*YOUR ASSIGNMENT*
Both the line below containing "los vegetarianos como de los q" and the line containing "r la raccolta di manifestazione d’interesse", along with every line between them, should be repeated exactly; no other line belongs in the answer.

*SUPPLIED RECORDS*
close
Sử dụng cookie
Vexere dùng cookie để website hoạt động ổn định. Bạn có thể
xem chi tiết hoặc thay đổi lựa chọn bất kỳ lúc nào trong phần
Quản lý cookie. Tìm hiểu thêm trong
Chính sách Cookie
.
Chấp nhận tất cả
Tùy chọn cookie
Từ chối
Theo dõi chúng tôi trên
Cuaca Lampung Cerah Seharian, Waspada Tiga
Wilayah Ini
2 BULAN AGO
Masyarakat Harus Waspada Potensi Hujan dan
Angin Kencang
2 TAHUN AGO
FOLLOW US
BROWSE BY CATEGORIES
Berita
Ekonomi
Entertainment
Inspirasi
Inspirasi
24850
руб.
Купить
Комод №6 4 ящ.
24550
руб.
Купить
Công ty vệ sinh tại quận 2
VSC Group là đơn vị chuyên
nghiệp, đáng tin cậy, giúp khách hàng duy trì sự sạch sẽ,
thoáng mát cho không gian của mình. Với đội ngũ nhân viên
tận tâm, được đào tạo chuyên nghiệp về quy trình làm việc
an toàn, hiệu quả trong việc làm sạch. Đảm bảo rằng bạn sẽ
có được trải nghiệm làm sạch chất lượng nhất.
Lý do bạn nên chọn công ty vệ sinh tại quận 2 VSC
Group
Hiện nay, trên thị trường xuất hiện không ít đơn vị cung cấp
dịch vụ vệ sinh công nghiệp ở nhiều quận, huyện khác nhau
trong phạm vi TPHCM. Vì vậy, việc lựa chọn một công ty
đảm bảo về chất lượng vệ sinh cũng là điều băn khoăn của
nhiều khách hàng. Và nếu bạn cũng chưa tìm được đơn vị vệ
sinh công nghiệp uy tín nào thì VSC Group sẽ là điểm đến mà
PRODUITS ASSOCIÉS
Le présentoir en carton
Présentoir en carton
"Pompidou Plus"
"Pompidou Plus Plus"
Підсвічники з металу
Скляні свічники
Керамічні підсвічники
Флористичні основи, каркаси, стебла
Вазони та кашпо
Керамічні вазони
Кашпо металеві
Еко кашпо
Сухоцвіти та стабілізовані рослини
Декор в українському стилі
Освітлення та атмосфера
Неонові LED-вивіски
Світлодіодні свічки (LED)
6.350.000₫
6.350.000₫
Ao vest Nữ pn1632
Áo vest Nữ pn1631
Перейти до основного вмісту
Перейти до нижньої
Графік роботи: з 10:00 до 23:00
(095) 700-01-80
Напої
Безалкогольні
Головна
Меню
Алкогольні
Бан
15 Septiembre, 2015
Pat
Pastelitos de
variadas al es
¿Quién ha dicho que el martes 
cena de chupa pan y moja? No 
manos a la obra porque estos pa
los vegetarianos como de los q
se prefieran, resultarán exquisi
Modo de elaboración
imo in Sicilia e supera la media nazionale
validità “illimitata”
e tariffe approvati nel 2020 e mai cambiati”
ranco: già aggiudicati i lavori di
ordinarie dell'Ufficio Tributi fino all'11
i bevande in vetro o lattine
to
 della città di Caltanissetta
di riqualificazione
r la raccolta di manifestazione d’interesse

---

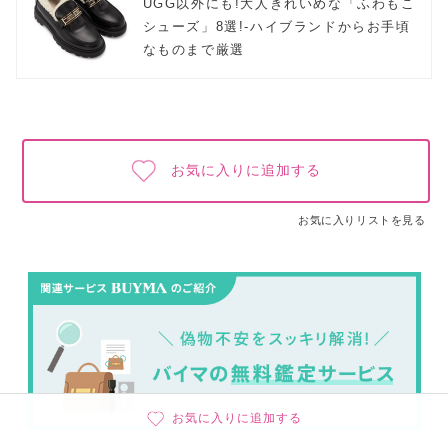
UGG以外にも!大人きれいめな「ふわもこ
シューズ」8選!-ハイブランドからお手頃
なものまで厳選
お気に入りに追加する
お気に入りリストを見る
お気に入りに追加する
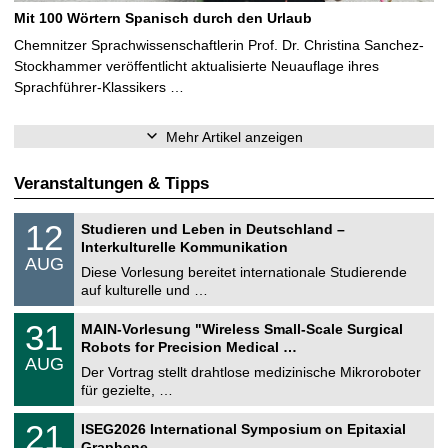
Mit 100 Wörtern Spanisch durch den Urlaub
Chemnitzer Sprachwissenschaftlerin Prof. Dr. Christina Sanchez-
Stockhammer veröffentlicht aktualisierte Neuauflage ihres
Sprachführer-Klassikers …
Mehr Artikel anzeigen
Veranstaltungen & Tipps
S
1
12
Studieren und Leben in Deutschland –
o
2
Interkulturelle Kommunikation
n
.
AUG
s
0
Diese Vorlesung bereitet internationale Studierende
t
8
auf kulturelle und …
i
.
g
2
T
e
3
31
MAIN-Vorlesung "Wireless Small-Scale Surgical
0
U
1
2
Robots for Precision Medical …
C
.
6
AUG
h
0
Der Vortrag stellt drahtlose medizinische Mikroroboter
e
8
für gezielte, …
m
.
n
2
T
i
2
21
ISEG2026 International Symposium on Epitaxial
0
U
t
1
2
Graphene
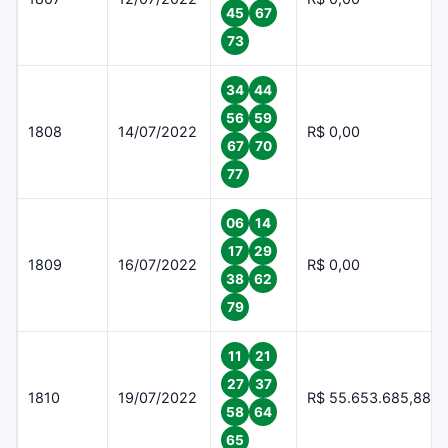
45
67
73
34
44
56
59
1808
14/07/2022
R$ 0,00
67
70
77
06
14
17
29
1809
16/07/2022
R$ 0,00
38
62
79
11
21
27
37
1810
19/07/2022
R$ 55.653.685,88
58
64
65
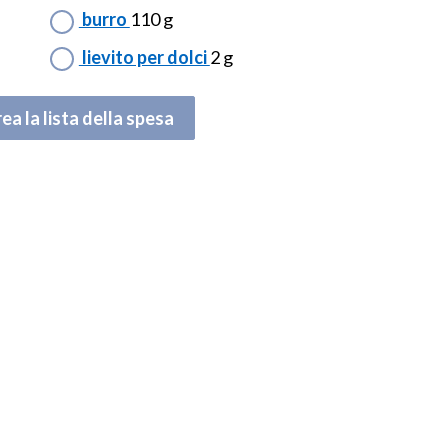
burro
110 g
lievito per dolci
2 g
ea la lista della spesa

*YOUR RESPONSE*
los vegetarianos como de los q
se prefieran, resultarán exquisi
Modo de elaboración
imo in Sicilia e supera la media nazionale
validità “illimitata”
e tariffe approvati nel 2020 e mai cambiati”
ranco: già aggiudicati i lavori di
ordinarie dell'Ufficio Tributi fino all'11
i bevande in vetro o lattine
to
 della città di Caltanissetta
di riqualificazione
r la raccolta di manifestazione d’interesse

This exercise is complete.